Stored data entries
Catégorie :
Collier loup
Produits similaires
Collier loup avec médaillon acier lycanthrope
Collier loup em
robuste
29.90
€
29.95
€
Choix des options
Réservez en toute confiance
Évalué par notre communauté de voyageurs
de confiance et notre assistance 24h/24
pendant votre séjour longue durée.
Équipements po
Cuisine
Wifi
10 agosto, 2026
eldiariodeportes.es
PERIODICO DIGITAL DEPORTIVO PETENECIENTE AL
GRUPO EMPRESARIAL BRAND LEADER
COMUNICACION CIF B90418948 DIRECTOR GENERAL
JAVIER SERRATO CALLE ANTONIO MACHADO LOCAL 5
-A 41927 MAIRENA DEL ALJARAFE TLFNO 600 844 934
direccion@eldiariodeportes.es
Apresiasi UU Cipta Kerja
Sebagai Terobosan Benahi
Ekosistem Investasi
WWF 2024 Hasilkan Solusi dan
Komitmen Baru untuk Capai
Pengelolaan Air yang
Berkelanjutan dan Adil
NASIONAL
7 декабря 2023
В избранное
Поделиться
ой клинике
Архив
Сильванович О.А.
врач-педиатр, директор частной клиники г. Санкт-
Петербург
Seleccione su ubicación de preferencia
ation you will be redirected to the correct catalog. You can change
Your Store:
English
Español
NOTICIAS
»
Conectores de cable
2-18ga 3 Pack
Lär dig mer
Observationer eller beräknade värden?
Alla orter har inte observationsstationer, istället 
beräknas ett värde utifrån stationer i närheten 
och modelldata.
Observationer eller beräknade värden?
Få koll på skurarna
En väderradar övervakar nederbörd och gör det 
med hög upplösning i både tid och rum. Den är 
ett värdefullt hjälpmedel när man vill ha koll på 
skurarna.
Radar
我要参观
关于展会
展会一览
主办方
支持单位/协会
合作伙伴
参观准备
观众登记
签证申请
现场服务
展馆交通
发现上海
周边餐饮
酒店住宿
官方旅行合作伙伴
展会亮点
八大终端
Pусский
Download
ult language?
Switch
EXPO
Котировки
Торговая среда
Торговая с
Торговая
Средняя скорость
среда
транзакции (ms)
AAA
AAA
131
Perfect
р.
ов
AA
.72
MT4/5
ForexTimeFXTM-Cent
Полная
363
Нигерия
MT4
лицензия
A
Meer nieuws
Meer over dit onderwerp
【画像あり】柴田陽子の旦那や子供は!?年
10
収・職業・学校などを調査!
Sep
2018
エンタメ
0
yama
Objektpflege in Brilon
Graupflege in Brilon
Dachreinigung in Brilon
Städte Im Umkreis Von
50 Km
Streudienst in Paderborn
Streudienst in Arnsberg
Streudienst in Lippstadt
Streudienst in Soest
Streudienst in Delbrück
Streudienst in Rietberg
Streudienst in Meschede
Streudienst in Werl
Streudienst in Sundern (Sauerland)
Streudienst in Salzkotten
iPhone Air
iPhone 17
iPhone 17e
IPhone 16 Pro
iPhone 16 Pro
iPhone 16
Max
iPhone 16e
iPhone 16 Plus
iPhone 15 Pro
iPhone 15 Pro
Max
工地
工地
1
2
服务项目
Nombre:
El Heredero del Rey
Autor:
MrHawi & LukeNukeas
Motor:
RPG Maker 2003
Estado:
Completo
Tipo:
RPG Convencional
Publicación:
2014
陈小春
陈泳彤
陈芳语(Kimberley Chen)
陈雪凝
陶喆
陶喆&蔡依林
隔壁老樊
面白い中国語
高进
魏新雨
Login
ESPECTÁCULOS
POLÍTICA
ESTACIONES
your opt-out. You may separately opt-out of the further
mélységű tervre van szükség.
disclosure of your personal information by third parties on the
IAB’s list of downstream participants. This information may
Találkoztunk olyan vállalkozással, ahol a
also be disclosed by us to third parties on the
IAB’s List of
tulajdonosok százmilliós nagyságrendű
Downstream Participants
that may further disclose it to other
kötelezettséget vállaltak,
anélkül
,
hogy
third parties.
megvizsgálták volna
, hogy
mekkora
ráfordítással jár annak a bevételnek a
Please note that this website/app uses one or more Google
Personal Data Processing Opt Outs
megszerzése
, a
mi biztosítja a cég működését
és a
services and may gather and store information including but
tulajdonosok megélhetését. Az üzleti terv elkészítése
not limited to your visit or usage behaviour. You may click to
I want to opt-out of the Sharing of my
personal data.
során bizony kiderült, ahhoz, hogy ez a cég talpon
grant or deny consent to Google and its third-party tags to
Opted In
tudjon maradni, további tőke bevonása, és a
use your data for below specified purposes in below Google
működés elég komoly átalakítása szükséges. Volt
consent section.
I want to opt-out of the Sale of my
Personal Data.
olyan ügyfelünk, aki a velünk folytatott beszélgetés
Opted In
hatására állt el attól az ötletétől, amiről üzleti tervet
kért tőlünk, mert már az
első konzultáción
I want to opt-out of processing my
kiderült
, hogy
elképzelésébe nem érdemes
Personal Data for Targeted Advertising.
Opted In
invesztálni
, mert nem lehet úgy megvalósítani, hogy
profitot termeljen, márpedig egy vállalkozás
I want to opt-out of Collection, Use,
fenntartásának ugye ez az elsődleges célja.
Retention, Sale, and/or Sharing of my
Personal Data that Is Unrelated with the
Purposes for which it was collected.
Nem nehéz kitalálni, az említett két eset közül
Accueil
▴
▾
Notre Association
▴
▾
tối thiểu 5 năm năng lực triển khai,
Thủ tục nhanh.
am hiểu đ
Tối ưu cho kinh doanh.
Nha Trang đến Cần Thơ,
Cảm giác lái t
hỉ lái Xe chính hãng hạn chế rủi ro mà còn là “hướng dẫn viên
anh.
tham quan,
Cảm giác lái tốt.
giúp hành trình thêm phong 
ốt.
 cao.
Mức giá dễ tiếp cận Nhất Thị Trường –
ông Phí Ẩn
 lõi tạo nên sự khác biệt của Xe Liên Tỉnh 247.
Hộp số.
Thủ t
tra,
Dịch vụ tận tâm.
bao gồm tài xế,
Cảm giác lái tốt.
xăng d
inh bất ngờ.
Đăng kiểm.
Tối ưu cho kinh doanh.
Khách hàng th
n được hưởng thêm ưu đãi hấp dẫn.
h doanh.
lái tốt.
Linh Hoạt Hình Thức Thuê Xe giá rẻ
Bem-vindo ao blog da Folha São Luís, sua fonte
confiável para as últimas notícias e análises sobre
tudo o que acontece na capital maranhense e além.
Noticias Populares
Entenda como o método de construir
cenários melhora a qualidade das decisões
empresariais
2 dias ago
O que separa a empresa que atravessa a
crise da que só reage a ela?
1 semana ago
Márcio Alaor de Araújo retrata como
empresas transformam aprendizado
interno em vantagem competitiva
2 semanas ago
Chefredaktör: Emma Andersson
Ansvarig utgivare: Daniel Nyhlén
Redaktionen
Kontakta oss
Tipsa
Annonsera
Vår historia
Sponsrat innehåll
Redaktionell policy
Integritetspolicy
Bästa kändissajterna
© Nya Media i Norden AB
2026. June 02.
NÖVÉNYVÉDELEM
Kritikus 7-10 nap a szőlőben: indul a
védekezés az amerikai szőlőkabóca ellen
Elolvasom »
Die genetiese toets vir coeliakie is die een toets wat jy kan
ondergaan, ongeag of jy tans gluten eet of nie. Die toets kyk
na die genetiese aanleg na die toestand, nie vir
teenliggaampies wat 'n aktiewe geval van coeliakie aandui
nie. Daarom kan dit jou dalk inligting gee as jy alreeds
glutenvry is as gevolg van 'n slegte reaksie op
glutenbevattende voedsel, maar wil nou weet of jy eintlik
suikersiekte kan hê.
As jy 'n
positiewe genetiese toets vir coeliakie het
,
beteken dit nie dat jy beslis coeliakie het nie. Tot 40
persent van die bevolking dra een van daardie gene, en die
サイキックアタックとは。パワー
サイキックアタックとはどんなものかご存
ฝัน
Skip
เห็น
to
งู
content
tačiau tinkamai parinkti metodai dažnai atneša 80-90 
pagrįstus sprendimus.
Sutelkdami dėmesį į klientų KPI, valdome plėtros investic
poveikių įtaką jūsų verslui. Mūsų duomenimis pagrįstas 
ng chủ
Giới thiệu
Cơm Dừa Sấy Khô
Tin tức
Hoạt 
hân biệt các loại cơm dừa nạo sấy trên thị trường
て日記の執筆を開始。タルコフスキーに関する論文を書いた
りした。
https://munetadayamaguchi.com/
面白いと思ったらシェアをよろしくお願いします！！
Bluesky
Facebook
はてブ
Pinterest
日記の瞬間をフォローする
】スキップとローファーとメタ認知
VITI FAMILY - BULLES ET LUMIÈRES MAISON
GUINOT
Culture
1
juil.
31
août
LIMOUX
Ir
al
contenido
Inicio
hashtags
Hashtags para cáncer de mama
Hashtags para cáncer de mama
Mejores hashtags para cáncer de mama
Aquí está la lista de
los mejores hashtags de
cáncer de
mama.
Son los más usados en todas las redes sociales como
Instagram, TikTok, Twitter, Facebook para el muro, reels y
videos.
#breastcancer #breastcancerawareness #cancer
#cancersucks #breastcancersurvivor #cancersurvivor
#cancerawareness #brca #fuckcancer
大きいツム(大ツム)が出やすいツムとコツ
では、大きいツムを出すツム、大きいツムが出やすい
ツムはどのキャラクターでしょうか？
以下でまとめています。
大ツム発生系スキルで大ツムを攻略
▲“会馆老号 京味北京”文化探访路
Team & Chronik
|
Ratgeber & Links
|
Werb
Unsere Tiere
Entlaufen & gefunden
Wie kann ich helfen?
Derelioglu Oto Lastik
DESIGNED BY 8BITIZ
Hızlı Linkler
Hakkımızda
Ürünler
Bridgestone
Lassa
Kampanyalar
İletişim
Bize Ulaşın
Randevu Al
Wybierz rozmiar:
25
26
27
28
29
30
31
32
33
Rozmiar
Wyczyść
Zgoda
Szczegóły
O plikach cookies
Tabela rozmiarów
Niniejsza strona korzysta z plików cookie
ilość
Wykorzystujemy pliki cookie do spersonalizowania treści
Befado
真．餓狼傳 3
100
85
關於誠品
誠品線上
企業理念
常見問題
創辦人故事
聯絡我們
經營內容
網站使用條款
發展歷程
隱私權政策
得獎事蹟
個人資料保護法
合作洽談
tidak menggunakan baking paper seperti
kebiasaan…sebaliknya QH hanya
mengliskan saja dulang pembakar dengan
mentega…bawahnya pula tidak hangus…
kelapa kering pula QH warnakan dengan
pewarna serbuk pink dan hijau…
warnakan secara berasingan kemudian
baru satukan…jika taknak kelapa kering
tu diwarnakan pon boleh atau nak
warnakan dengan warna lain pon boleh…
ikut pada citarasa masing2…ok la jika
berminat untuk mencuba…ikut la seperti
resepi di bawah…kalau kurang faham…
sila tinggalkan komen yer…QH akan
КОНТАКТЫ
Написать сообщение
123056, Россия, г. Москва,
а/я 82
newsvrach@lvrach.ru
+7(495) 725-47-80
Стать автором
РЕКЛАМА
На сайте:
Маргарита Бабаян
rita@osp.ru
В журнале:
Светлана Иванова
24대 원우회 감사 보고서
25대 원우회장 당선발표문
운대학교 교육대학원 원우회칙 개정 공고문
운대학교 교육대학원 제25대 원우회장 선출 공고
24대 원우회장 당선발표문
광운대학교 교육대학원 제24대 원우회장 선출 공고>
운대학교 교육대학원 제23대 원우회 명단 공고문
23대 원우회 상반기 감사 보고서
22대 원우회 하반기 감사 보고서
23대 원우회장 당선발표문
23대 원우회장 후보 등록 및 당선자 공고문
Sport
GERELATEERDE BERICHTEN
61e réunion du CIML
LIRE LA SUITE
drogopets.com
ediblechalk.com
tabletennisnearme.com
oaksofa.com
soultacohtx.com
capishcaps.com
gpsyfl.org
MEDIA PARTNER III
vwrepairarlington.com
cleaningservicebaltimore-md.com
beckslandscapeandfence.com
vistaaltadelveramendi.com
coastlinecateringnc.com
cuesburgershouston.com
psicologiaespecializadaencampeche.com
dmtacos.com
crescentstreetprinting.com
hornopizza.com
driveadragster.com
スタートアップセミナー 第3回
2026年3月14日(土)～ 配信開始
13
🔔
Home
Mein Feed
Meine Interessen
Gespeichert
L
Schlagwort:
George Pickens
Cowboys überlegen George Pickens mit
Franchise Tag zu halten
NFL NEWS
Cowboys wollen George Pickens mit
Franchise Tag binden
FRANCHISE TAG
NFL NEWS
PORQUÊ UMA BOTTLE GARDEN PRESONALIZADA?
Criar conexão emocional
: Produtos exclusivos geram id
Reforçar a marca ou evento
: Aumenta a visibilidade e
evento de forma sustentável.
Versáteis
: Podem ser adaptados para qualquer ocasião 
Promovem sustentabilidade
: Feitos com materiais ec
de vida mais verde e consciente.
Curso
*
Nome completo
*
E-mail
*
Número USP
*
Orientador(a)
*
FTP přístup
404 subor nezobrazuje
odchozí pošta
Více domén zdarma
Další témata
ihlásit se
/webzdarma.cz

To do
Lines from the records above that hold "mert" are the ones to list.

Task solution
kért tőlünk, mert már az
, mert nem lehet úgy megvalósítani, hogy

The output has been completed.